Salesforce.com Rides Cloud Wave To Big Dollar Deals, Bright Outlook
That success, coupled with a massive revenue increase in the quarter, pushed Salesforce to up its full-year revenue outlook, a sign that the cloud computing wave of excitement will continue through the fiscal year's end.
During its earnings call for its second-quarter revenue Thursday, the San Francisco SaaS giant raised its full-year revenue outlook for fiscal 2012 to between $2.22 billion and $2.23 billion from the previous prediction of $2.15 billion and $2.17 billion. While the increase was modest, Salesforce CEO Marc Benioff said his company has forged ahead despite economic turmoil elsewhere in the IT industry.
"We haven't seen a softening environment," he said.
Salesforce reported quarterly revenue of $546 million, up 38 percent year-over-year. Benioff said subscription and support services were $509 million, up 38 percent, while professional services and other revenues represented $37 million, a 44 percent increase. Salesforce suffered a net loss of $4.27 million, compared with profit of $14.7 million one year earlier.
"We haven't seen revenue growth that fast in three years, and that was when we were less than half our current size," Benioff said.
Benioff said Salesforce is growing on all fronts. Salesforce added a record 6,300 net new paying customers, pushing its total customer numbers to 104,000. Those customer numbers don't include customers brought on by a pair of key acquisitions Salesforce made in the past year: The acquisition Heroku, a Ruby-based application development platform, and the purchase of social media monitoring player Radian6.
Benioff added that Salesforce has more than 100,000 companies using Chatter, 400,000 Force.com platform developers with more than 240,000 custom apps, and more than 170,000 social and mobile apps on Heroku.

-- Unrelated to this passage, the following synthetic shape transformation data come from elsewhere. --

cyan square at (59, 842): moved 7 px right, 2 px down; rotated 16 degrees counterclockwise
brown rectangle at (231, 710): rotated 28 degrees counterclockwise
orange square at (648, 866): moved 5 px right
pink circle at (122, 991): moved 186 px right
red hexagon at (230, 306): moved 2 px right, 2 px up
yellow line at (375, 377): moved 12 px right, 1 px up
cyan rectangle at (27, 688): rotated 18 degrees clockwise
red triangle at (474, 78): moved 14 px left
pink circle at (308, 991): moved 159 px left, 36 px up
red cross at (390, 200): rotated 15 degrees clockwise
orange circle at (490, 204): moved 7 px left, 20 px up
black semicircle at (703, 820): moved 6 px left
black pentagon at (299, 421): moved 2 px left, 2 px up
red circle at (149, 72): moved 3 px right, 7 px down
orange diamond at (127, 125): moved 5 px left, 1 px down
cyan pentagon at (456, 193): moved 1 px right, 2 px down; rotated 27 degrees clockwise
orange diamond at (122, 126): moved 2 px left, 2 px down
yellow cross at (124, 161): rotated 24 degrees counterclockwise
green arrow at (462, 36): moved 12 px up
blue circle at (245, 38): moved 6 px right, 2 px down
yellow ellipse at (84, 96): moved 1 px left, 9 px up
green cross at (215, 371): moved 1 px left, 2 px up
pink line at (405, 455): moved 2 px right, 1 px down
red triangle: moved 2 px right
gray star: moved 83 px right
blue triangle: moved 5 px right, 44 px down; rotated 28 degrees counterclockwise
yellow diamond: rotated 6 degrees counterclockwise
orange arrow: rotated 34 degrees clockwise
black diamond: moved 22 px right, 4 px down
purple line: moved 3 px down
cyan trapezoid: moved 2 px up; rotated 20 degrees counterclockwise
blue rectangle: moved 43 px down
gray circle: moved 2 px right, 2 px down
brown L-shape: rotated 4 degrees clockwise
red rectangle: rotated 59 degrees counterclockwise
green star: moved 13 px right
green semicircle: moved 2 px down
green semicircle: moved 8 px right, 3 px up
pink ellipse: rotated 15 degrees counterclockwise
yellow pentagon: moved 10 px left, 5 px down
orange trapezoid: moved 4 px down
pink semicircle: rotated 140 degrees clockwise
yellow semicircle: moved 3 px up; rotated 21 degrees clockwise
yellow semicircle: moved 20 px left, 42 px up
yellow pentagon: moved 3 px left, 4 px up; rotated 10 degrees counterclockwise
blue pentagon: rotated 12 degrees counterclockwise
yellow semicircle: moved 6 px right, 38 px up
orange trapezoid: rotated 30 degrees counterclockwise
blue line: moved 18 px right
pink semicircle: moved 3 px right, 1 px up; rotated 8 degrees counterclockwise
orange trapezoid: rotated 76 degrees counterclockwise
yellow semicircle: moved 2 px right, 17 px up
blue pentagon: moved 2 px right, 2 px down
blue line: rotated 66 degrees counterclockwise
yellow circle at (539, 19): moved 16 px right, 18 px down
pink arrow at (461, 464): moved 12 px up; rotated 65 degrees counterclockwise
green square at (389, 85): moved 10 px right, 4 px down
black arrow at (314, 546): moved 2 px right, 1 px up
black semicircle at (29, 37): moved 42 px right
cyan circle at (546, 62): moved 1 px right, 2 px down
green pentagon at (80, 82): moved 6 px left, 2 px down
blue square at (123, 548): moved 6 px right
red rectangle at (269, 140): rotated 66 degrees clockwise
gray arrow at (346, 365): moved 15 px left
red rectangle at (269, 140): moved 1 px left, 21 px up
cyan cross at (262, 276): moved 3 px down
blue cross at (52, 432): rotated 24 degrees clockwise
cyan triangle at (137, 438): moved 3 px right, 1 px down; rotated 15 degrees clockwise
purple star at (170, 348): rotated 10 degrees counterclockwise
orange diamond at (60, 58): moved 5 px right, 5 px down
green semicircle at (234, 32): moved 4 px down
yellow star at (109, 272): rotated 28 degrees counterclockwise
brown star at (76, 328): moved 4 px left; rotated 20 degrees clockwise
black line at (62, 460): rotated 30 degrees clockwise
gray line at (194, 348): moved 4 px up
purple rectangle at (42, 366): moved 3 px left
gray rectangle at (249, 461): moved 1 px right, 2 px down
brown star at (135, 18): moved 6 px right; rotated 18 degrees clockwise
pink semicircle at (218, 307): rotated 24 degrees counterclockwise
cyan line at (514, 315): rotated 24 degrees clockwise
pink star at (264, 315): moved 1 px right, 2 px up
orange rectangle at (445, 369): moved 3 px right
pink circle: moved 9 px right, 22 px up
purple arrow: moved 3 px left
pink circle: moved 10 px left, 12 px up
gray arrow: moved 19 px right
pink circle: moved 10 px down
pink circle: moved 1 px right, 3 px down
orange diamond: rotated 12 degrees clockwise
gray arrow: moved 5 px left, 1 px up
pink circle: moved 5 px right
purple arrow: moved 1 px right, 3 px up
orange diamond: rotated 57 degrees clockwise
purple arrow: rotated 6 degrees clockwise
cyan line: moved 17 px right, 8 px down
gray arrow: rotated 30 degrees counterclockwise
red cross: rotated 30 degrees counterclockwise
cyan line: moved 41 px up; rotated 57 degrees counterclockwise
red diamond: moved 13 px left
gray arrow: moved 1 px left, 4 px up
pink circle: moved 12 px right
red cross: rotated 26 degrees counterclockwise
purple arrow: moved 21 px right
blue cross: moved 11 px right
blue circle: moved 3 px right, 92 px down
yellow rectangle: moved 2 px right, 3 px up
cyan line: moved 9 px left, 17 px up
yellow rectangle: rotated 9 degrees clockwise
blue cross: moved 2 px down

Salesforce's new contracts include 60 seven-figure transactions and three eight-figure "mega deals." Benioff added that Salesforce inked another eight-figure deal with a large telecom provider just after the second quarter closed and that customer will be revealed at Dreamforce, Salesforce's upcoming user and partner conference in San Francisco which is expected to draw 40,000 attendees.
"This is a growth company. It's a growth story," bragged Benioff. "It's about the next generation."
Salesforce also increased headcount by 800 in the quarter and Benioff deflected a rumor that Salesforce plans to institute a hiring freeze.
"We plan to onboard a huge number of employees in the next two quarters," he said, later quipping "We are hiring. We're taking all resumes … Keep us in mind."
Benioff credited Salesforce's continued growth to its various product sets and its heavy focus on cloud computing. He said the virtues of cloud computing can't be denied.
"People realize that cloud, mobile and social are the future," he said.
Benioff detailed a host of major customer wins, including the U.S. General Services Administration (GSA), Burberry and home-security player ADT. The continuing growth in the market, Benioff said, signals to him and Salesforce that the market has found its feet and that a second recession isn't on the horizon.
"I don't think we are going into another recession, by the way," Benioff said. "I'm not an economist, but that's my off-hand comment."